How to complete this task :: Print only the lines from the top of the data through the line with "Scotland and one for England and the odds are", both included, skipping every picture.

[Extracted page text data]
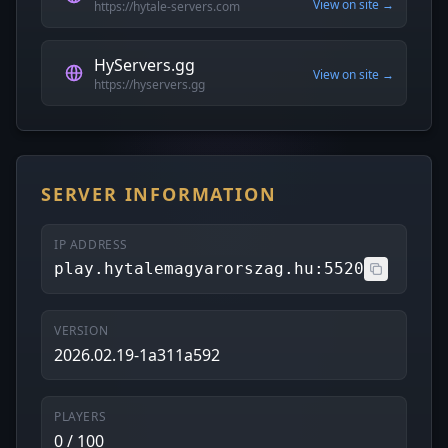
View on site →
https://hytale-servers.com
HyServers.gg
View on site →
https://hyservers.gg
SERVER INFORMATION
IP ADDRESS
play.hytalemagyarorszag.hu:5520
VERSION
2026.02.19-1a311a592
PLAYERS
0 / 100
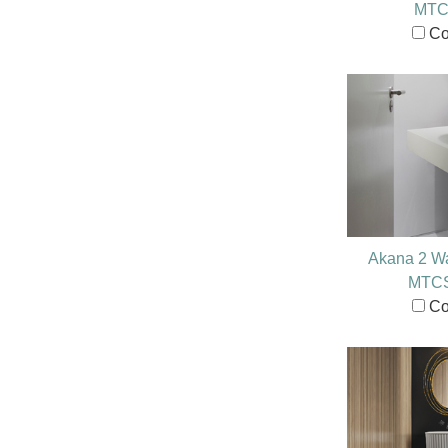
MTC
Co
Akana 2 Wa
MTC
Co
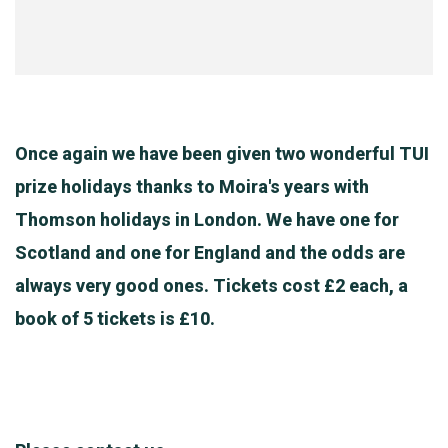
Once again we have been given two wonderful TUI
prize holidays thanks to Moira's years with
Thomson holidays in London. We have one for
Scotland and one for England and the odds are
always very good ones. Tickets cost £2 each, a
book of 5 tickets is £10.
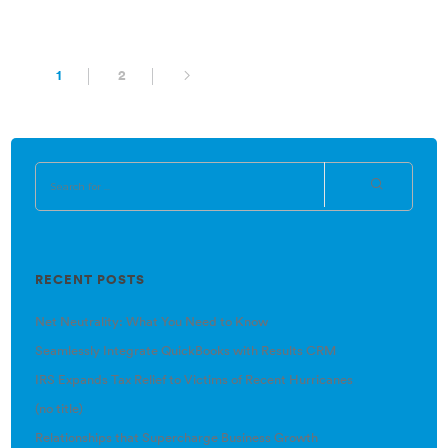
1
2
RECENT POSTS
Net Neutrality: What You Need to Know
Seamlessly Integrate QuickBooks with Results CRM
IRS Expands Tax Relief to Victims of Recent Hurricanes
(no title)
Relationships that Supercharge Business Growth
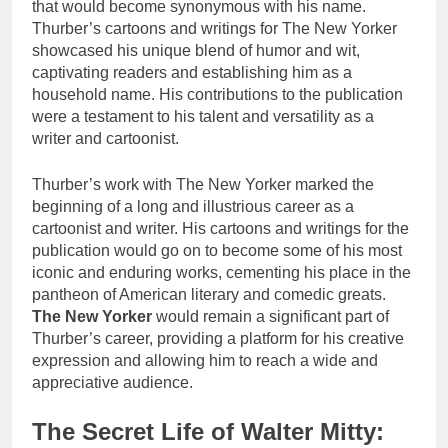
that would become synonymous with his name.
Thurber’s cartoons and writings for The New Yorker
showcased his unique blend of humor and wit,
captivating readers and establishing him as a
household name. His contributions to the publication
were a testament to his talent and versatility as a
writer and cartoonist.
Thurber’s work with The New Yorker marked the
beginning of a long and illustrious career as a
cartoonist and writer. His cartoons and writings for the
publication would go on to become some of his most
iconic and enduring works, cementing his place in the
pantheon of American literary and comedic greats.
The New Yorker
would remain a significant part of
Thurber’s career, providing a platform for his creative
expression and allowing him to reach a wide and
appreciative audience.
The Secret Life of Walter Mitty:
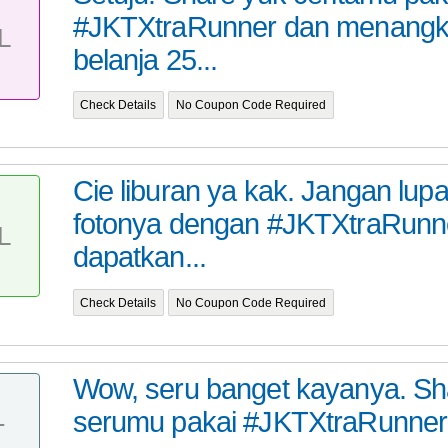
#JKTXtraRunner dan menangk
L
belanja 25...
Check Details
No Coupon Code Required
Cie liburan ya kak. Jangan lup
fotonya dengan #JKTXtraRunn
L
dapatkan...
Check Details
No Coupon Code Required
Wow, seru banget kayanya. Sha
serumu pakai #JKTXtraRunner
T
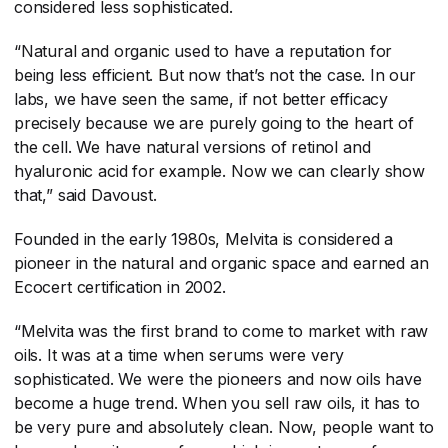
considered less sophisticated.
“Natural and organic used to have a reputation for
being less efficient. But now that’s not the case. In our
labs, we have seen the same, if not better efficacy
precisely because we are purely going to the heart of
the cell. We have natural versions of retinol and
hyaluronic acid for example. Now we can clearly show
that,” said Davoust.
Founded in the early 1980s, Melvita is considered a
pioneer in the natural and organic space and earned an
Ecocert certification in 2002.
“Melvita was the first brand to come to market with raw
oils. It was at a time when serums were very
sophisticated. We were the pioneers and now oils have
become a huge trend. When you sell raw oils, it has to
be very pure and absolutely clean. Now, people want to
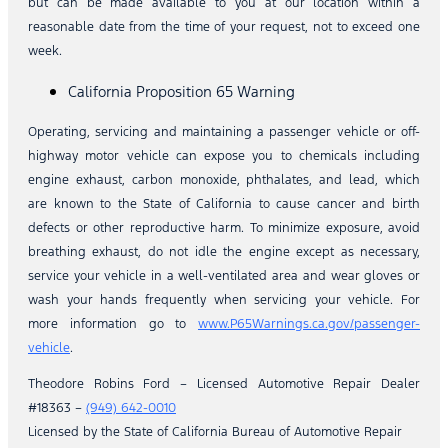
but can be made available to you at our location within a
reasonable date from the time of your request, not to exceed one
week.
California Proposition 65 Warning
Operating, servicing and maintaining a passenger vehicle or off-
highway motor vehicle can expose you to chemicals including
engine exhaust, carbon monoxide, phthalates, and lead, which
are known to the State of California to cause cancer and birth
defects or other reproductive harm. To minimize exposure, avoid
breathing exhaust, do not idle the engine except as necessary,
service your vehicle in a well-ventilated area and wear gloves or
wash your hands frequently when servicing your vehicle. For
more information go to
www.P65Warnings.ca.gov/passenger-
vehicle
.
Theodore Robins Ford – Licensed Automotive Repair Dealer
#18363 –
(949) 642-0010
Licensed by the State of California Bureau of Automotive Repair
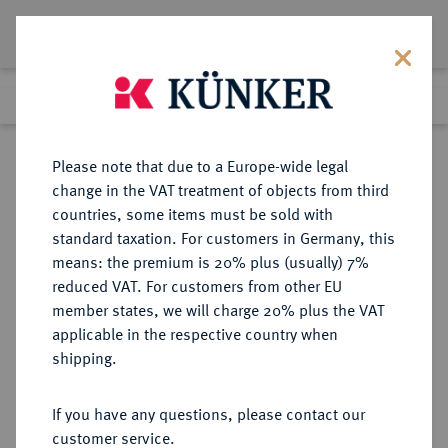
Lot 600
Previous lot
Next lot
Return to list view
Please note that due to a Europe-wide legal
change in the VAT treatment of objects from third
countries, some items must be sold with
Lot 600
standard taxation. For customers in Germany, this
Auction 342
·
means: the premium is 20% plus (usually) 7%
Finished
2 Nov 2020
reduced VAT. For customers from other EU
member states, we will charge 20% plus the VAT
applicable in the respective country when
MONOGRAPHIEN,
NUMISMATISCHE LITERATUR
·
shipping.
SAMMELWERKE UND AUFSÄTZE
FRANKREICH, MONACO LEHR, E.
If you have any questions, please contact our
customer service.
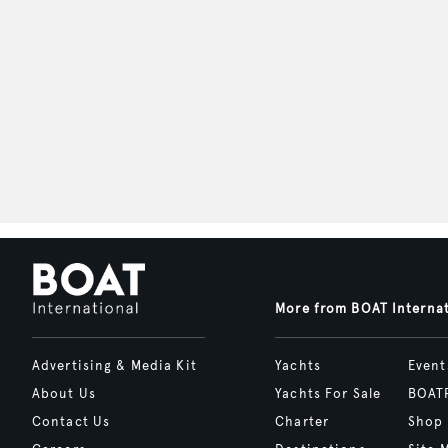
More from BOAT Interna
Advertising & Media Kit
Yachts
Event
About Us
Yachts For Sale
BOAT
Contact Us
Charter
Shop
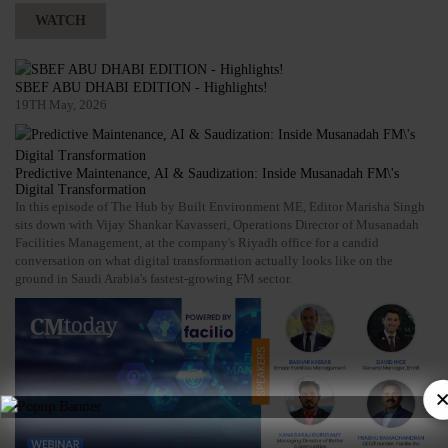
WATCH
SBEF ABU DHABI EDITION - Highlights!
19TH May, 2026
Predictive Maintenance, AI & Saudization: Inside Musanadah FM\'s
Digital Transformation
In this episode of The Hub by Built Environment ME, Editor Marisha Singh
sits down with Vijay Shankar Kavasseri, Operations Director of Musanadah
Facilities Management, at the company's Riyadh office for a candid
conversation on what digital transformation actually looks like on the
ground in Saudi Arabia's fastest-growing FM sector.
×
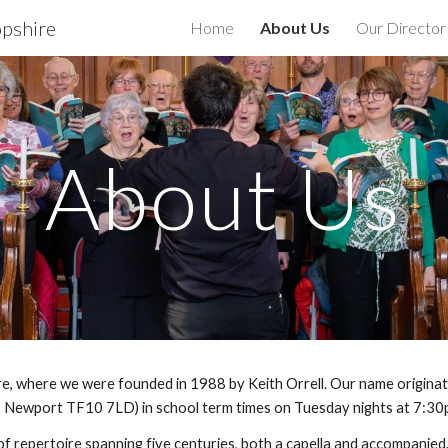
opshire
Home
About Us
Our Director
ip to main content
Skip to navigat
About Us
, where we were founded in 1988 by Keith Orrell. Our name originate
 Newport TF10 7LD) in school term times on Tuesday nights at 7:30
f repertoire spanning five centuries, both a capella and accompanie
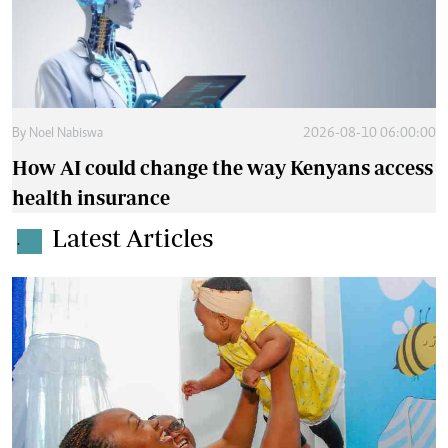
By
Noel Nabiswa
2026-08-10 06:00:00
How AI could change the way Kenyans access
health insurance
Latest Articles
.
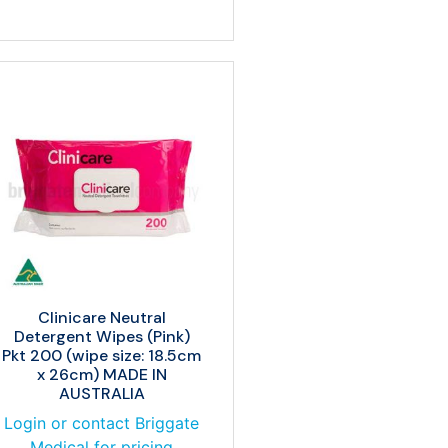
Clinicare Neutral
Detergent Wipes (Pink)
Pkt 200 (wipe size: 18.5cm
x 26cm) MADE IN
AUSTRALIA
Login or contact Briggate
Medical for pricing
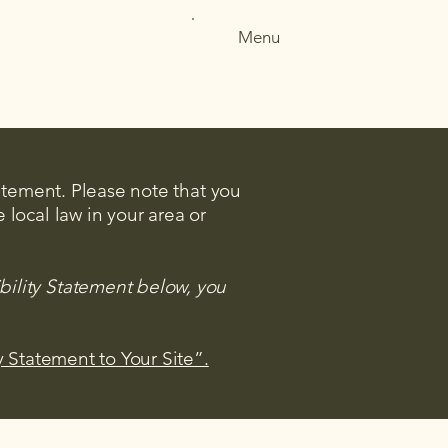
Menu
tatement. Please note that you
 local law in your area or
bility Statement below, you
y Statement to Your Site”.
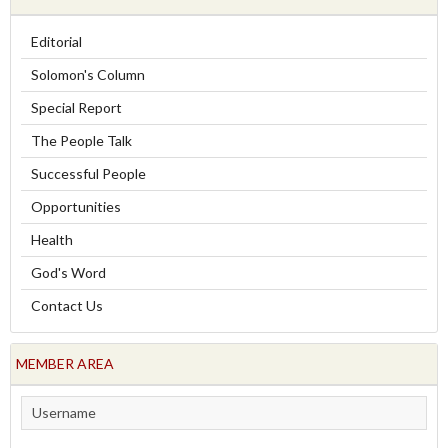
Editorial
Solomon's Column
Special Report
The People Talk
Successful People
Opportunities
Health
God's Word
Contact Us
MEMBER AREA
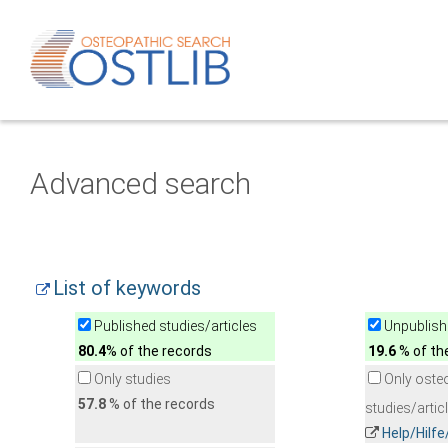
Advanced search
List of keywords
Published studies/articles
Unpublishe
80.4
% of the records
19.6
% of th
Only studies
Only oste
57.8
% of the records
studies/artic
Help/Hilf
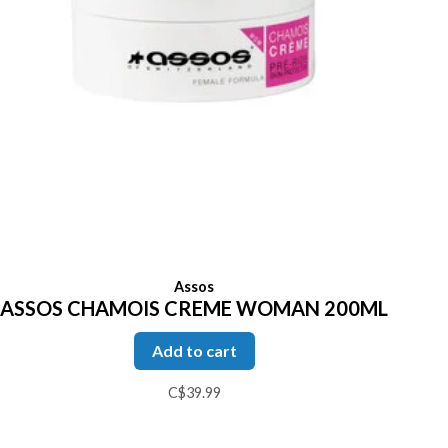
Assos
ASSOS CHAMOIS CREME WOMAN 200ML
Add to cart
C$39.99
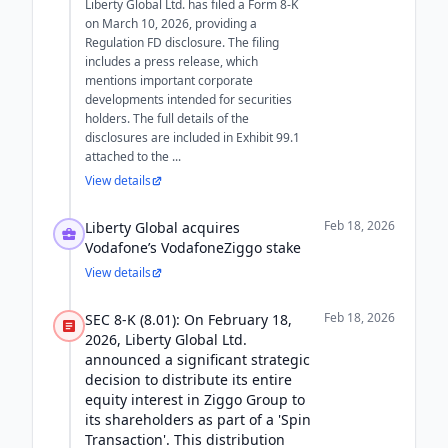
Liberty Global Ltd. has filed a Form 8-K
on March 10, 2026, providing a
Regulation FD disclosure. The filing
includes a press release, which
mentions important corporate
developments intended for securities
holders. The full details of the
disclosures are included in Exhibit 99.1
attached to the ...
View details
Feb 18, 2026
Liberty Global acquires
Vodafone’s VodafoneZiggo stake
View details
Feb 18, 2026
SEC 8-K (8.01): On February 18,
2026, Liberty Global Ltd.
announced a significant strategic
decision to distribute its entire
equity interest in Ziggo Group to
its shareholders as part of a 'Spin
Transaction'. This distribution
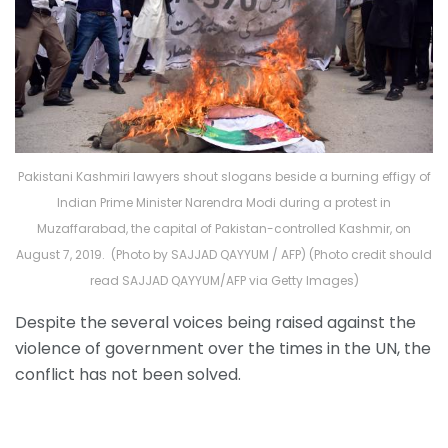
Pakistani Kashmiri lawyers shout slogans beside a burning effigy of
Indian Prime Minister Narendra Modi during a protest in
Muzaffarabad, the capital of Pakistan-controlled Kashmir, on
August 7, 2019. (Photo by SAJJAD QAYYUM / AFP) (Photo credit should
read SAJJAD QAYYUM/AFP via Getty Images)
Despite the several voices being raised against the
violence of government over the times in the UN, the
conflict has not been solved.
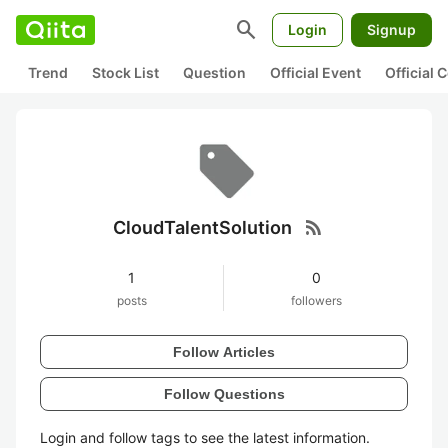
search
Login
Signup
Trend
Stock List
Question
Official Event
Official
rss_feed
CloudTalentSolution
1
0
posts
followers
Follow Articles
Follow Questions
Login and follow tags to see the latest information.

Solution to the problem ::
View on site →
https://hytale-servers.com
HyServers.gg
View on site →
https://hyservers.gg
SERVER INFORMATION
IP ADDRESS
play.hytalemagyarorszag.hu:5520
VERSION
2026.02.19-1a311a592
PLAYERS
0 / 100
MTC
Co
Akana 2 Wa
MTC
Co
Once again we have been given two wonderful TUI
prize holidays thanks to Moira's years with
Thomson holidays in London. We have one for
Scotland and one for England and the odds are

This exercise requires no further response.